The newly appointed CEO of Microsoft, Satya Nadella took to the stage in San Francisco for the first time in his new role as he announced the much-anticipated Microsoft Office for iPad. Rumors have been adrift for a very long time about the popular Office Suite’s impending arrival on the most popular tablet and finally it happened last night. Microsoft introduced Ms Excel, Ms Powerpoint and Ms Word for iPad, all of whom are free if you are only interesting in reading. For editing and composing new documents, there is an option for in app purchases.
You can download the apps directly from the iTunes Store for free with in app purchases.
Satya Nadella also took the opportunity to announce his plans to make sure that Microsoft Services would run on all the products out there including the ones that are made by their competitors like Android and Apple. Some might say that Microsoft has waited for too long to make this move and the market space has already been filled, but the ground reality remains that there is a huge following for Ms Office at least in the enterprise world and student world and
that is what Microsoft is targeting.
Our Views in short time with the apps
We ran the free version of Ms Word, Ms Powerpoint and Ms Excel on the iPad Air for about an hour or so after the release to play around. The first thing that stuck us in our time with all three apps is that Microsoft has taken the initiative to build them from ground up, the best example of this is in Excel app, where you have the option to select the keyboard to only punch in numbers. They are actually tailor-made for the experience on iPad and not a resize of the app or desktop versions. We did not use any keyboard or pointer device while using the apps, and did not feel the need of it at all.
If you have an Office 365 Subscription, then there is absolutely no reason for you to not download the applications and use it, in fact, dare we say, the whole experience of Office 365 was much better on the iPad than any other mobile device. The number of formatting options are obviously not as robust as the desktop version. It is worth mentioning though, that just yesterday Microsoft did make Editing, Creating and Reading docs all free for Home usage on Ms Office on its mobile apps on Android and iOS.
You can do the regular stuff like inserting pictures, hyperlinks, shapes, text boxes, tables etc in the documents. You also have the option of fiddling around with the margins and orientations. However, the one feature that really stood out for us was the ability to share the document we were working on via a link to our colleagues who could take over the document and carry on editing, a feature we had grown to really like on the Google Docs.

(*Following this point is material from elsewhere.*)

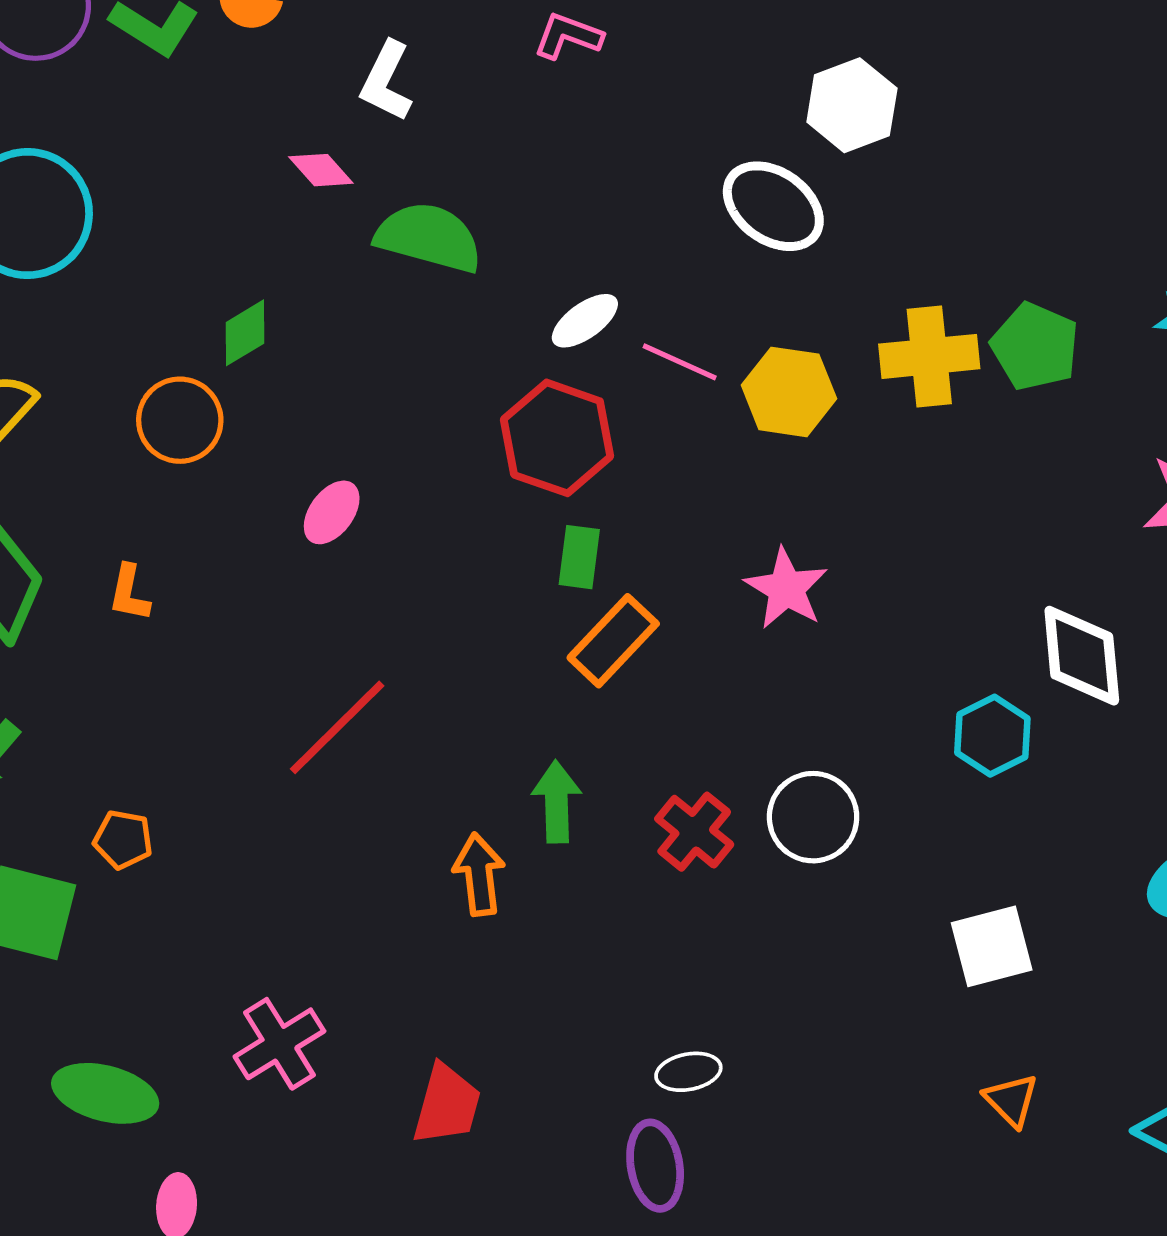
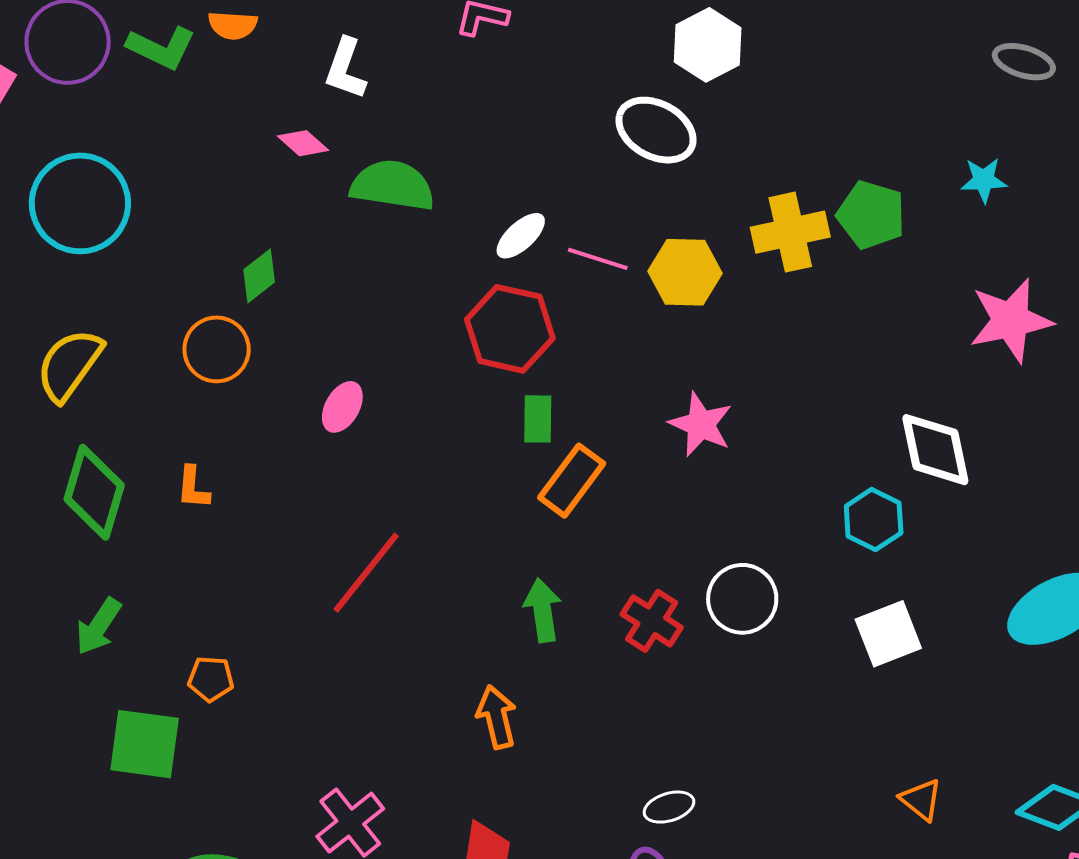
orange arrow: (479, 874) -> (497, 717), moved
white square: (992, 946) -> (888, 634), moved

Navigating through the menus and clicking on the menu bar icons in the app was never an issue given the UX is actually really well done. There is no ability to zoom into the toolbar icons and frankly that was not needed either. The autosave feature works really well on all the three apps and saved us a face when Word did go unresponsive and we had to restart the app. Apart from that minor glitch, we really liked our time with Office for iPad and sure would carry on using it for the foreseeable future and perhaps even pick the $99.99 per year Microsoft Office 365 subscription plan.